TFX Airflow Tutorial

Overview

Overview

This tutorial is designed to help you learn to create your own machine learning pipelines using TensorFlow Extended (TFX) and Apache Airflow as the orchestrator. It runs on on Vertex AI Workbench, and shows integration with TFX and TensorBoard as well as interaction with TFX in a Jupyter Lab environment.

What you'll be doing?

You’ll learn how to create an ML pipeline using TFX

  • A TFX pipeline is a Directed Acyclic Graph, or "DAG". We will often refer to pipelines as DAGs.
  • TFX pipelines are appropriate when you will be deploying a production ML application
  • TFX pipelines are appropriate when datasets are large, or may grow to be large
  • TFX pipelines are appropriate when training/serving consistency is important
  • TFX pipelines are appropriate when version management for inference is important
  • Google uses TFX pipelines for production ML

Please see the TFX User Guide to learn more.

You'll follow a typical ML development process:

  • Ingesting, understanding, and cleaning our data
  • Feature engineering
  • Training
  • Analyzing model performance
  • Lather, rinse, repeat
  • Ready for production

Apache Airflow for Pipeline Orchestration

TFX orchestrators are responsible for scheduling components of the TFX pipeline based on the dependencies defined by the pipeline. TFX is designed to be portable to multiple environments and orchestration frameworks. One of the default orchestrators supported by TFX is Apache Airflow. This lab illustrates the use of Apache Airflow for TFX pipeline orchestration. Apache Airflow is a platform to programmatically author, schedule and monitor workflows. TFX uses Airflow to author workflows as directed acyclic graphs (DAGs) of tasks. The rich user interface makes it easy to visualize pipelines running in production, monitor progress, and troubleshoot issues when needed. Apache Airflow workflows are defined as code. This makes them more maintainable, versionable, testable, and collaborative. Apache Airflow is suited for batch processing pipelines. It is lightweight and easy to learn.

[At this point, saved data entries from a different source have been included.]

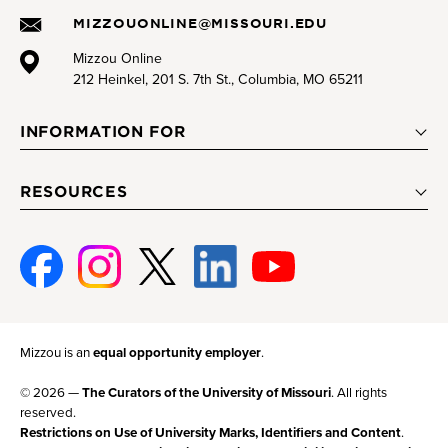
MIZZOUONLINE@MISSOURI.EDU
Mizzou Online
212 Heinkel, 201 S. 7th St., Columbia, MO 65211
INFORMATION FOR
RESOURCES
Facebook
Instagram
Twitter
Linked-
Youtube
In
Mizzou is an
equal opportunity employer
.
© 2026 —
The Curators of the University of Missouri
. All rights
reserved.
Restrictions on Use of University Marks, Identifiers and Content
.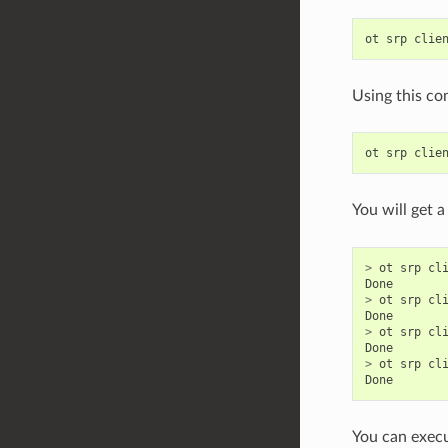
ot
srp
clie
Using this co
ot
srp
clie
You will get a
>
ot
srp
cl
Done
>
ot
srp
cl
Done
>
ot
srp
cl
Done
>
ot
srp
cl
Done
You can execu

In this example, we are going to run a TFX pipeline on an instance by manually setting up Airflow.

The other default orchestrators supported by TFX are Apache Beam and Kubeflow. Apache Beam can run on multiple data processing backends (Beam Ruunners). Cloud Dataflow is one such beam runner which can be used for running TFX pipelines. Apache Beam can be used for both streaming and batch processing pipelines.
Kubeflow is an open source ML platform dedicated to making deployments of machine learning (ML) workflows on Kubernetes simple, portable and scalable. Kubeflow can be used as an orchestrator for TFFX pipelines when they need to be deployed on Kubernetes clusters. In addition, you can also use your own custom orchestrator to run a TFX pipeline.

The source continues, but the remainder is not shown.